━━ Given data
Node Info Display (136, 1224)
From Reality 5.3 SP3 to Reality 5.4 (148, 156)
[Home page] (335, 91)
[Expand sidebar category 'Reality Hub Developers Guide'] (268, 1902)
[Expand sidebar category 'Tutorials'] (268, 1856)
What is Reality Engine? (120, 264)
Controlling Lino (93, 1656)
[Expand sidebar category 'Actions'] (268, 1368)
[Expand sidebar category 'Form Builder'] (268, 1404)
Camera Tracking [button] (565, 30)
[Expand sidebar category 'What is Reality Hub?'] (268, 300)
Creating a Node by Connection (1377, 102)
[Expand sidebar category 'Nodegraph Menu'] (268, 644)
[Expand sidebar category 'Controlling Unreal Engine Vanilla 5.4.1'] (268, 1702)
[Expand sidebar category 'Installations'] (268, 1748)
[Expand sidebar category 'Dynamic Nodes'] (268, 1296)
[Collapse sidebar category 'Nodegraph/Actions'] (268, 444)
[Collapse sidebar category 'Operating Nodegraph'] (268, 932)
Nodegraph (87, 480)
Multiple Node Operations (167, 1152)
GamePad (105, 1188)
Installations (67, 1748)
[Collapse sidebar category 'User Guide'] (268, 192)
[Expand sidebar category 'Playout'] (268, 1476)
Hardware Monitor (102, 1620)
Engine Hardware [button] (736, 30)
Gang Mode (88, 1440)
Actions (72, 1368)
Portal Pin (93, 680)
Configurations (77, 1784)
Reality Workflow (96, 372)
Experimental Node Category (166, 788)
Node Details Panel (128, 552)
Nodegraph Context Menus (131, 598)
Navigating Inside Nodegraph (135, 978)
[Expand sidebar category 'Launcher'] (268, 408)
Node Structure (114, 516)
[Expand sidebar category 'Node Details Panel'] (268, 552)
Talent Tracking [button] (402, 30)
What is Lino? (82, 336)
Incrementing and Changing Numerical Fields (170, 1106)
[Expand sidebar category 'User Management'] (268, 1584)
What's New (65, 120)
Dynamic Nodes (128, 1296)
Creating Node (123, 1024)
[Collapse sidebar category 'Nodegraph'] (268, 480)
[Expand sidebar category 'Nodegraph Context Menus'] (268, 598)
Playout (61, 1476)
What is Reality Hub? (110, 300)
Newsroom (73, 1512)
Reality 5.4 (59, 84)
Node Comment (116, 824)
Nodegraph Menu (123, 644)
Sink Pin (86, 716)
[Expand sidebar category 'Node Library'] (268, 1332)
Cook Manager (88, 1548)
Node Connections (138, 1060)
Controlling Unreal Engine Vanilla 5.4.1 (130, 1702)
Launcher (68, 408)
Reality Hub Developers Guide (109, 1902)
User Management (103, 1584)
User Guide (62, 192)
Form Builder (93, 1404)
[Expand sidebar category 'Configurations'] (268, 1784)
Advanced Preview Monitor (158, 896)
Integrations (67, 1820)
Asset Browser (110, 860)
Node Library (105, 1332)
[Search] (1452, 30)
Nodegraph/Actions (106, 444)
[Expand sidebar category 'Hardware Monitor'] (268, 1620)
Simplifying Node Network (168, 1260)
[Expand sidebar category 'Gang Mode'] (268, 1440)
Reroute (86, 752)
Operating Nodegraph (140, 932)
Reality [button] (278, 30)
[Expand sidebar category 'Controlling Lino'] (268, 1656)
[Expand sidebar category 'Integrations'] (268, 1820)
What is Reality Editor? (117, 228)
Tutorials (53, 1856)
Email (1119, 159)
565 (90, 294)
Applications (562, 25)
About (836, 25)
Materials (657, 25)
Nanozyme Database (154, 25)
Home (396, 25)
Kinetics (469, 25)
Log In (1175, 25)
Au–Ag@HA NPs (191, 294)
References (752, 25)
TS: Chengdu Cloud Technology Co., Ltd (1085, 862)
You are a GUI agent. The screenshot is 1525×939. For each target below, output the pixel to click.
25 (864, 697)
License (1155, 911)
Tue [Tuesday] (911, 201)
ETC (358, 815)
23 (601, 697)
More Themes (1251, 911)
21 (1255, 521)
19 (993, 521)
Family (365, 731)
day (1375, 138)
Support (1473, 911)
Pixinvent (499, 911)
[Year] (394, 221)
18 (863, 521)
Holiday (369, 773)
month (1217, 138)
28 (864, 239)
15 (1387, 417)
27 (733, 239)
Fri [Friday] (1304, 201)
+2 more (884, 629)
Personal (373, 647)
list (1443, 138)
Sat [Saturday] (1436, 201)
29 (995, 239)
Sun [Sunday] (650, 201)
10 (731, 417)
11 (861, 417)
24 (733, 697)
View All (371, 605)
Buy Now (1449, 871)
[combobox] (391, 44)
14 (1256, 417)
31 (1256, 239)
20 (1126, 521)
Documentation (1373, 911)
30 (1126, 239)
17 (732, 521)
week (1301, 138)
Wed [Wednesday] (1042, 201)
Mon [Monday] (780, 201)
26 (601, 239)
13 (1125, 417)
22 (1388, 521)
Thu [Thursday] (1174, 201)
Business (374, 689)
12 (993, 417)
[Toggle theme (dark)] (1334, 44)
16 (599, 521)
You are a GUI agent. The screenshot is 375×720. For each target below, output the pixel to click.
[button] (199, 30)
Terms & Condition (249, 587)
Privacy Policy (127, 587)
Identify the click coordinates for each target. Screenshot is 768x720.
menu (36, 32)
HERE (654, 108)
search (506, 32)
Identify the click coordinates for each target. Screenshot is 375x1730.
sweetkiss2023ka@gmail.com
━━━━
What to work on: Copy every line above that includes the string "Collapse".

Task solution:
[Collapse sidebar category 'Nodegraph/Actions'] (268, 444)
[Collapse sidebar category 'Operating Nodegraph'] (268, 932)
[Collapse sidebar category 'User Guide'] (268, 192)
[Collapse sidebar category 'Nodegraph'] (268, 480)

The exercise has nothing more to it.